Please read more here.

Fall 2012 LDC Data Scholarship Program

Applications are now being accepted through September 17, 2012, 11:59PM EST for the Fall 2012 LDC Data Scholarship program! The LDC Data Scholarship program provides university students with access to LDC data at no-cost. During previous program cycles, LDC has awarded no-cost copies of LDC data to over 20 individual students and student research groups.

This program is open to students pursuing both undergraduate and graduate studies in an accredited college or university. LDC Data Scholarships are not restricted to any particular field of study; however, students must demonstrate a well-developed research agenda and a bona fide inability to pay. The selection process is highly competitive.
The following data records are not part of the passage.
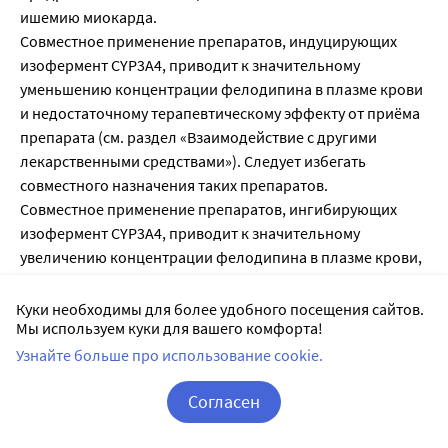
ишемию миокарда.
Совместное применение препаратов, индуцирующих
изофермент СYР3А4, приводит к значительному
уменьшению концентрации фелодипина в плазме крови
и недостаточному терапевтическому эффекту от приёма
препарата (см. раздел «Взаимодействие с другими
лекарственными средствами»). Следует избегать
совместного назначения таких препаратов.
Совместное применение препаратов, ингибирующих
изофермент СYР3А4, приводит к значительному
увеличению концентрации фелодипина в плазме крови,
в связи с чем, следует избегать таких комбинаций.
Следует избегать приёма препарата с грейпфрутовым
Куки необходимы для более удобного посещения сайтов.
Мы используем куки для вашего комфорта!
соком из-за значительного увеличения концентрации
фелодипина в плазме крови. Необходимо тщательно
Узнайте больше про использование cookie.
соблюдать гигиену полости рта (см. раздел «Побочное
Согласен
действие»).
•Влияние на способность к вождению автотранспорта и
Корзина
Вход / Регистрация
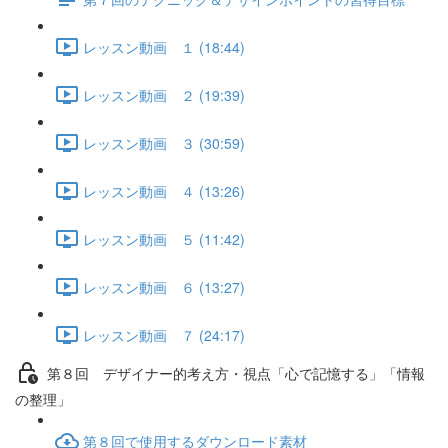
レッスン動画 １ (18:44)
レッスン動画 ２ (19:39)
レッスン動画 ３ (30:59)
レッスン動画 ４ (13:26)
レッスン動画 ５ (11:42)
レッスン動画 ６ (13:27)
レッスン動画 ７ (24:17)
第８回 デザイナー的考え方・視点「心で記憶する」「情報
の整理」
第８回で使用するダウンロード素材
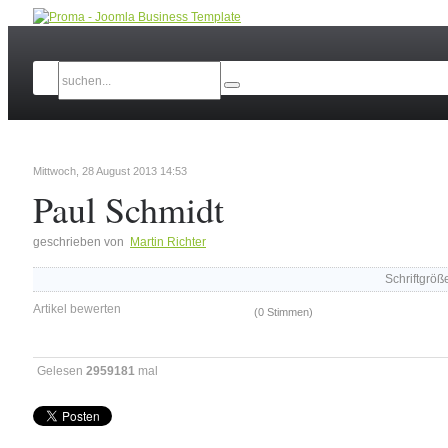
Mittwoch, 28 August 2013 14:53
Paul Schmidt
geschrieben von
Martin Richter
Schriftgröß
Artikel bewerten
(0 Stimmen)
Gelesen
2959181
mal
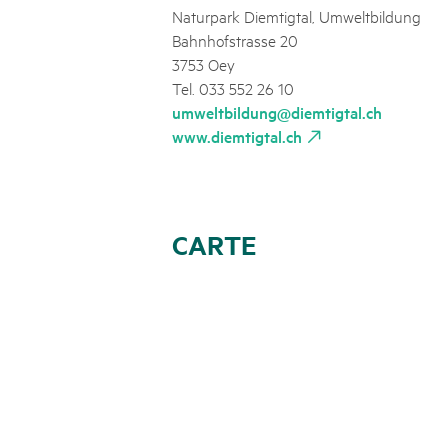
Naturpark Diemtigtal, Umweltbildung
Bahnhofstrasse 20
3753 Oey
Tel. 033 552 26 10
umweltbildung@diemtigtal.ch
www.diemtigtal.ch
CARTE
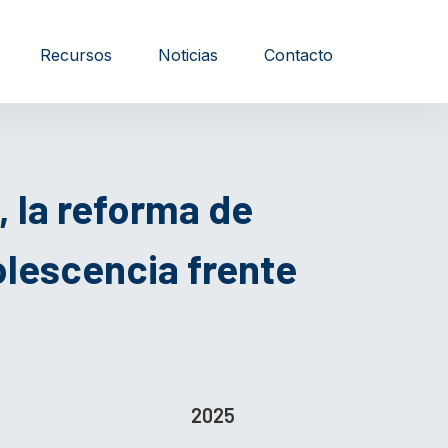
Recursos
Noticias
Contacto
 la reforma de
dolescencia frente
2025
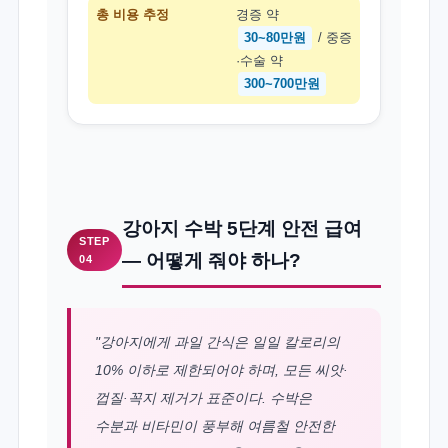
총 비용 추정
경증 약
30~80만원
/ 중증
·수술 약
300~700만원
강아지 수박 5단계 안전 급여
STEP
— 어떻게 줘야 하나?
04
"강아지에게 과일 간식은 일일 칼로리의
10% 이하로 제한되어야 하며, 모든 씨앗·
껍질·꼭지 제거가 표준이다. 수박은
수분과 비타민이 풍부해 여름철 안전한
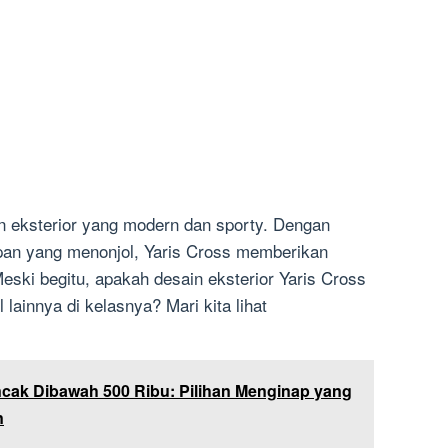
in eksterior yang modern dan sporty. Dengan
depan yang menonjol, Yaris Cross memberikan
eski begitu, apakah desain eksterior Yaris Cross
 lainnya di kelasnya? Mari kita lihat
uncak Dibawah 500 Ribu: Pilihan Menginap yang
n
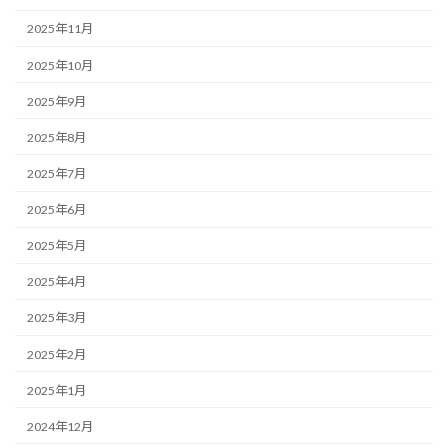
2025年11月
2025年10月
2025年9月
2025年8月
2025年7月
2025年6月
2025年5月
2025年4月
2025年3月
2025年2月
2025年1月
2024年12月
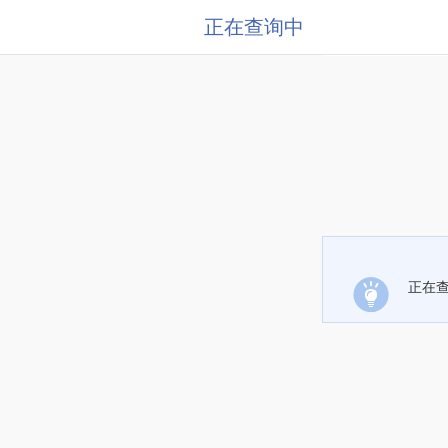
正在查询中
正在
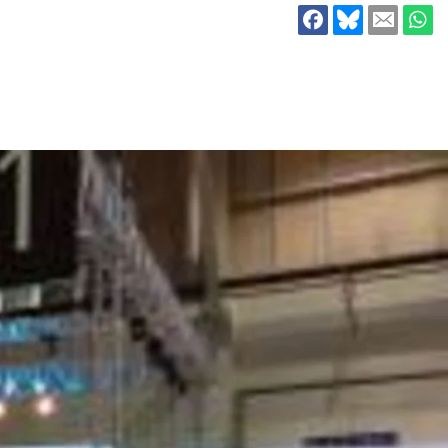
ion
Klimawandel
chen
Armut
Frieden
Entwicklungszusammenarbeit
Zivilgesellschaft
eindematerial
Fachpublikationen
Alle Themen
ungsmaterial
Projektmaterial
eindematerial
Fachpublikationen
ungsmaterial
Projektmaterial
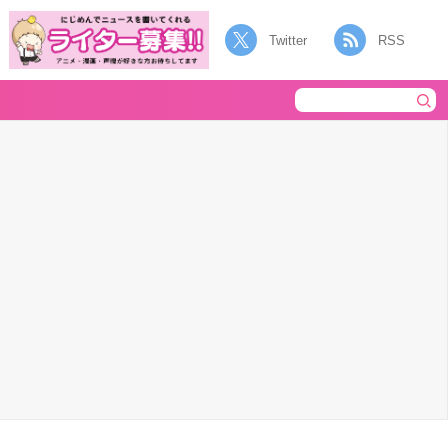
Twitter
RSS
The application consists of two parts:

(1) Data Use Proposal. Applicants must submit a proposal describing their intended use of the data. The proposal should state which data the student plans to use and how the data will benefit their research project as well as information on the proposed methodology or algorithm.

Applicants should consult the LDC Corpus Catalog for a complete list of data distributed by LDC. Due to certain restrictions, a handful of LDC corpora are restricted to members of the Consortium. Applicants are advised to select a maximum of one to two datasets; students may apply for additional datasets during the following cycle once they have completed processing of the initial datasets and publish or present work in some juried venue.

(2) Letter of Support. Applicants must submit one letter of support from their thesis adviser or department chair. The letter must confirm that the department or university lacks the funding to pay the full Non-member Fee for the data and verify the student's need for data.

For further information on application materials and program rules, please visit the LDC Data Scholarship page.

Students can email their applications to the LDC Data Scholarship program. Decisions will be sent by email from the same address.

The deadline for the Fall 2012 program cycle is September 17, 2012, 11:59PM EST.

Spotlight on HAVIC

As part of our 20th anniversary celebration, the coming newsletters will include features that provide an overview of the broad range of LDC’s activities. To begin, we'll examine the Heterogeneous Audio Visual Internet Collection (HAVIC), one of the many projects handled by LDC’s Collection/Annotation Group led by Senior Associate Director Stephanie Strassel.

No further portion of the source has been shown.